A bulk carrier vessel became wedged in Egypt’s Suez Canal, briefly blocking traffic in one lane of crucial global waterway.
The Suez Canal Authority said in a statement that the Panama-flagged Coral Crystal ran aground in a double-lane stretch of the canal, forcing the officials to redirect other vessels in the convoy to the other lane.
The canal transits two convoys everyday; One north-bound to the Mediterranean and the other south-bound to the Red Sea.
The statement said that tugboats managed to float the south-bound vessel, which carries cargo weighing 43,000 tons. The Coral Crystal then resumed its voyage, the canal said.
Admiral Ossama Rabei, head of the Suez Canal, described the incident as a “very brief grounding,” which was resolved in a “professional manner.”

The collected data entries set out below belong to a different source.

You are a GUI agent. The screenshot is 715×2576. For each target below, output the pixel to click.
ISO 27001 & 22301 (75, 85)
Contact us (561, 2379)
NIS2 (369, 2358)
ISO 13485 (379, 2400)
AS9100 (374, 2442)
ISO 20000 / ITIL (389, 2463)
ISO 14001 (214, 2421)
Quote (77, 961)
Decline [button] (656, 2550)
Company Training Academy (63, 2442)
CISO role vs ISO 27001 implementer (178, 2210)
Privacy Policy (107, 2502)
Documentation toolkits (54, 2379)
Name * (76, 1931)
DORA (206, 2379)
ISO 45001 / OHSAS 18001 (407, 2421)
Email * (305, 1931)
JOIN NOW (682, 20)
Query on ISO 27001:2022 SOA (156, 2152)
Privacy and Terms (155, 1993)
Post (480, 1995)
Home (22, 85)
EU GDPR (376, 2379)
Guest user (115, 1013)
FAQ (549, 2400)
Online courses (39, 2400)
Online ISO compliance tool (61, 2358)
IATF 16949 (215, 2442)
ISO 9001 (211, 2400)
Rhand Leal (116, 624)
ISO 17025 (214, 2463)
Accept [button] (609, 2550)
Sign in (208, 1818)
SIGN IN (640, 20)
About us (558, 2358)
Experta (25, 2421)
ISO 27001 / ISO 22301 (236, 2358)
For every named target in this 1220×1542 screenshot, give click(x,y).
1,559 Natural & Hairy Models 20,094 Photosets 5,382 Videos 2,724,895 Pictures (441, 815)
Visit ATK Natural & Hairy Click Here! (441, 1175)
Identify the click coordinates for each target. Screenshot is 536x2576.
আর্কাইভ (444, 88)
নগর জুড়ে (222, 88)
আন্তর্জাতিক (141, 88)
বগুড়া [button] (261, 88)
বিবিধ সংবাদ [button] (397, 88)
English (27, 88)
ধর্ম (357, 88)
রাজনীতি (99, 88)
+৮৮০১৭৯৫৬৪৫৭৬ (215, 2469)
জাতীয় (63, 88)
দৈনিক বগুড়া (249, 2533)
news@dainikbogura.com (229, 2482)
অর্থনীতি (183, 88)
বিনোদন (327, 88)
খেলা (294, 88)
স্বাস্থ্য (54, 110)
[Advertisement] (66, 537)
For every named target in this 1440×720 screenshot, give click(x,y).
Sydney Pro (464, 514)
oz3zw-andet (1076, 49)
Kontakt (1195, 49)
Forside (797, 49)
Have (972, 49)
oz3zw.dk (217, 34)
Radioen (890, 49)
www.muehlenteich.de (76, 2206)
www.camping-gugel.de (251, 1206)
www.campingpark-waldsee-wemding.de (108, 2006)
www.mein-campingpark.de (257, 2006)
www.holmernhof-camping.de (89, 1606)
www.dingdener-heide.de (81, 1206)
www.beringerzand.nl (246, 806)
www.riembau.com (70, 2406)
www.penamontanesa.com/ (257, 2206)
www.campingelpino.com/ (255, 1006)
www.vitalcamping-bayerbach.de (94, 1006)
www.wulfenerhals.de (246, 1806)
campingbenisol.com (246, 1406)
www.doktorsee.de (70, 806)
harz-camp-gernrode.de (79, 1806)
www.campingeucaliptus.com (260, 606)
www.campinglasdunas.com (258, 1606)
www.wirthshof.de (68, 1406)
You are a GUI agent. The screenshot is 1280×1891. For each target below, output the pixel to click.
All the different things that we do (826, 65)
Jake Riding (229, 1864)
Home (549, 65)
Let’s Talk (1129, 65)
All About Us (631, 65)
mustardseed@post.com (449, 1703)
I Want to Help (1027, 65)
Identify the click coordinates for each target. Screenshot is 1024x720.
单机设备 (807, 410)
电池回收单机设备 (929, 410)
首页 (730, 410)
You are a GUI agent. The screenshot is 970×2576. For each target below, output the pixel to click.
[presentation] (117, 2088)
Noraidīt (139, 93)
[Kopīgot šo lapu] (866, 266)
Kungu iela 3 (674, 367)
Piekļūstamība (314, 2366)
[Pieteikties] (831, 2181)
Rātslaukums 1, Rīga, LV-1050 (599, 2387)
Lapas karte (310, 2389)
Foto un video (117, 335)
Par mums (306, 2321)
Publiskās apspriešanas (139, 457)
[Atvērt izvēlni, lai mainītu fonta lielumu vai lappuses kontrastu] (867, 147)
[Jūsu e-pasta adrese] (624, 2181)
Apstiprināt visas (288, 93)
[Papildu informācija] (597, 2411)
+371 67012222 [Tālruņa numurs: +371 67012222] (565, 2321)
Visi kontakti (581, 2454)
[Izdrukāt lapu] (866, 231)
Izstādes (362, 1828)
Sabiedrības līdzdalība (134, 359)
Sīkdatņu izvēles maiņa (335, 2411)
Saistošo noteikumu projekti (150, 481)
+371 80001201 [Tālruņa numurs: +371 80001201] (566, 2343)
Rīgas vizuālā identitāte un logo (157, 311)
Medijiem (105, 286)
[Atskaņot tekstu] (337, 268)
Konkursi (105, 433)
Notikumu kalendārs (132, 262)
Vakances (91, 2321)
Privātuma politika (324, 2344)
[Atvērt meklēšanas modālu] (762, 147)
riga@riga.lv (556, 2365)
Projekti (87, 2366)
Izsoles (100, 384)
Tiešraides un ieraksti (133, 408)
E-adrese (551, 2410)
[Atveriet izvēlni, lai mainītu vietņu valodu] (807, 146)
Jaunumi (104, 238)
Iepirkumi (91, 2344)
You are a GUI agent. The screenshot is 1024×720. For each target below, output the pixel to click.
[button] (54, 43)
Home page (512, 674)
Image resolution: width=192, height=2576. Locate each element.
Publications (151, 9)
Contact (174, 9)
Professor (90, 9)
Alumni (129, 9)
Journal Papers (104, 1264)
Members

Geoge Safwat, the canal spokesman, said 61 vessels, carrying a total of 3.2 million tons of cargo, transited in the Suez Canal on September 9th.
“Traffic (at the canal) was not negatively impacted in anyway,” since it was redirected to the other lane of waterway, he said.
Officials have not said what caused the vessel to run aground.
The ship was built in 2012 with a length of nearly 738 feet and a width of over 104 feet. It was en route to Port Sudan on the Red Sea, according to Traffic Marine, a vessel tracking firm.
The incident came less than six months after the massive Panama-flagged Ever Given ran aground in the single-lane stretch of the canal.
The vessel blocked the canal for six days before being released in a massive salvage effort by a flotilla of tugboats.
The blockage earlier this year disrupted global shipment. About 10% of world trade flows through the canal, a pivotal source of foreign currency to Egypt.
Approximately 19,000 vessels passed through the canal last year, according to official figures.
Authorities continue to investigate how the Ever Given, which is about the length of the Empire State Building, became wedged in the canal.
Initial reports blamed high winds and a sandstorm that affected visibility.
But Egyptian officials have since said human error may have contributed to the ship running aground.
Luckily, this time the blocking was brief and not at such a critical section of the waterway.